FORCE MEASURING APPARATUS The present invention relates to apparatus for measuring an applied force.

A conventional gauge for measuring an applied force employs an arm to which the force is applied, a spring and a mechanical dial pointer to indicate the force. With such an analog display, measurements may typically be taken to an accuracy of only around 1 or 2 per cent of the full scale reading.

Gauges of this type are suitable for use in the laboratory, and may be used for measuring expansion and compression forces, as well as lateral forces in, for example, electrical relays or the starting torque of an electric motor.

If a more precise gauge is required, a more sensitive and hence more expensive mechanism must be used.

According to the present invention, there is provided apparatus for measuring an applied force, comprising a support, an arm to which the force to be measured is applied, the arm being movably mounted on the support, biasing means for urging the arm towards a predetermined normal position relative to the support, and an electronic displacement sensor for sensing displacement of the arm relative to the support, which displacement is indicative of the applied force.

With such an apparatus, the precision depends to a large extent on the resolution of the displacement sensor. By using a sensitive displacement sensor, highly accurate measurements can be taken. The output from the sensor is in the form of an electrical signal, which can be interpreted and displayed as a precise digital reading.

Preferably the arm is mounted for lateral deflection, or alternatively for longitudinal deflection.
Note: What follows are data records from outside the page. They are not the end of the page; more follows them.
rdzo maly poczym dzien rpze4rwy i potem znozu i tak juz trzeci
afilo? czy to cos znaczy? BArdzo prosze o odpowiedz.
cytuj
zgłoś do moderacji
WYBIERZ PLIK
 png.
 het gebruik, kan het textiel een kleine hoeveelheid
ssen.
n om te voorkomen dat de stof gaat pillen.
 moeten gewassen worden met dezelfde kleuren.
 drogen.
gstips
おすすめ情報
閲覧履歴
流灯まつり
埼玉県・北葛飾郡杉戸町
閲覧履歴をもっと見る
Preferably the displacement sensor includes a track or ladder arrangement of capacitive strips and a detector for sensing movement of the strips relative to the detector. One part of the displacement sensor can be coupled to the arm, and the other part fixed relative to the support. Displacement sensors of this type can resolve to an accuracy of hundredths of a millimetre, enabling a more precise measurement to be taken than with the mechanical type gauge discussed hereinbefore.

Capacitance-ladder displacement sensors are known from their use in digital-style calipers. In these calipers, the ladder of capacitance strips is attached to a fixed caliper jaw, and the capacitance detector is attached to a slidable jaw. This direct coupling achieves a resolutioon to 0. O1Itrn. However, such accuracy using a relatively cheap sensor has not been achieved hitherto in force gauges. The present invention provides an apparatus that takes advantage of the accuracy of the type of displacement sensors commonly used in digital calipers.
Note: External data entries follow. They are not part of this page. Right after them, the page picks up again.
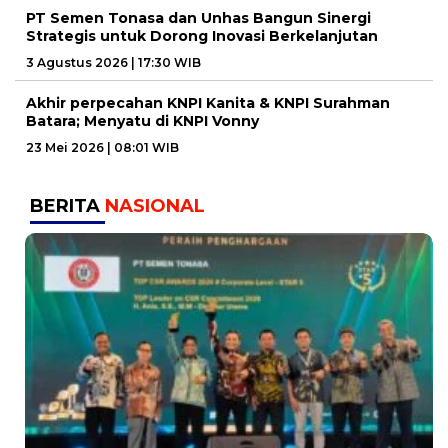
PT Semen Tonasa dan Unhas Bangun Sinergi
Strategis untuk Dorong Inovasi Berkelanjutan
3 Agustus 2026 | 17:30 WIB
Akhir perpecahan KNPI Kanita & KNPI Surahman
Batara; Menyatu di KNPI Vonny
23 Mei 2026 | 08:01 WIB
BERITA
NASIONAL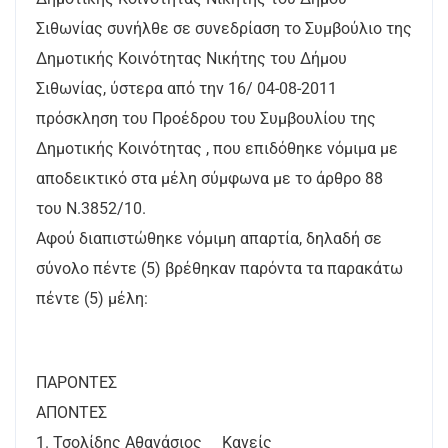
Σιθωνίας συνήλθε σε συνεδρίαση το Συμβούλιο της
Δημοτικής Κοινότητας Νικήτης του Δήμου
Σιθωνίας, ύστερα από την 16/ 04-08-2011
πρόσκληση του Προέδρου του Συμβουλίου της
Δημοτικής Κοινότητας , που επιδόθηκε νόμιμα με
αποδεικτικό στα μέλη σύμφωνα με το άρθρο 88
του Ν.3852/10.
Αφού διαπιστώθηκε νόμιμη απαρτία, δηλαδή σε
σύνολο πέντε (5) βρέθηκαν παρόντα τα παρακάτω
πέντε (5) μέλη:
ΠΑΡΟΝΤΕΣ
ΑΠΟΝΤΕΣ
1. Τσολίδης Αθανάσιος Κανείς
Another desirable feature is a calibrator for enabling the amount of coupling between the arm and the displacement sensor to be adjusted.

This enables a greater variance in the characteristics of springs used as the biasing means to be tolerated without compromising the precision of the instrument.
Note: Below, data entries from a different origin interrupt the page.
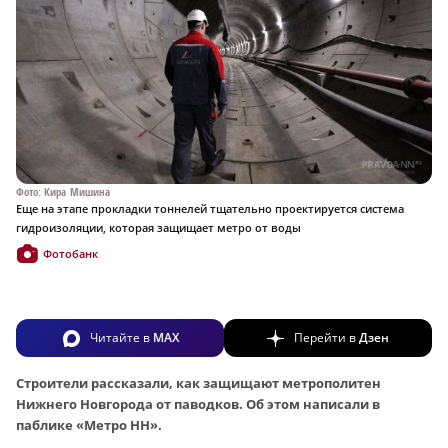
Фото: Кира Мишина
Еще на этапе прокладки тоннелей тщательно проектируется система
гидроизоляции, которая защищает метро от воды
Фотобанк
Читайте в
MAX
Перейти в
Дзен
Строители рассказали, как защищают метрополитен
Нижнего Новгорода от паводков. Об этом написали в
паблике «Метро НН».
An embodiment of the invention will now be described by way of example, with reference to the accompanying drawings, in which: Figure 1 is a plan view of a force measuring instrument with its top cover removed; Figure 2 is a transverse section taken along the line II-II of figure 1; and Figure 3 is schematic diagram illustrating a modified form of the instrument.

Referring to figure 1, a force measuring instrument 10 includes a case 12 with a side wall 14. The case 12 acts as a support for an arm 16 movably mounted within the case 12, the arm extending out through a slot 18 in the wall 14 at one end of the case 12. The slot 18 is wider than the arm 16 to permit lateral deflection of the arm 16 relative to the case 12. The sides of the arm 16 taper inwardly away from the case 12, the free end 20 of the arm being in the shape of a rounded point. In use, a lateral force is applied to the arm in a direction parallel to the arrows 22, and the instrument 10 measures the force applied relative to the supporting case 12.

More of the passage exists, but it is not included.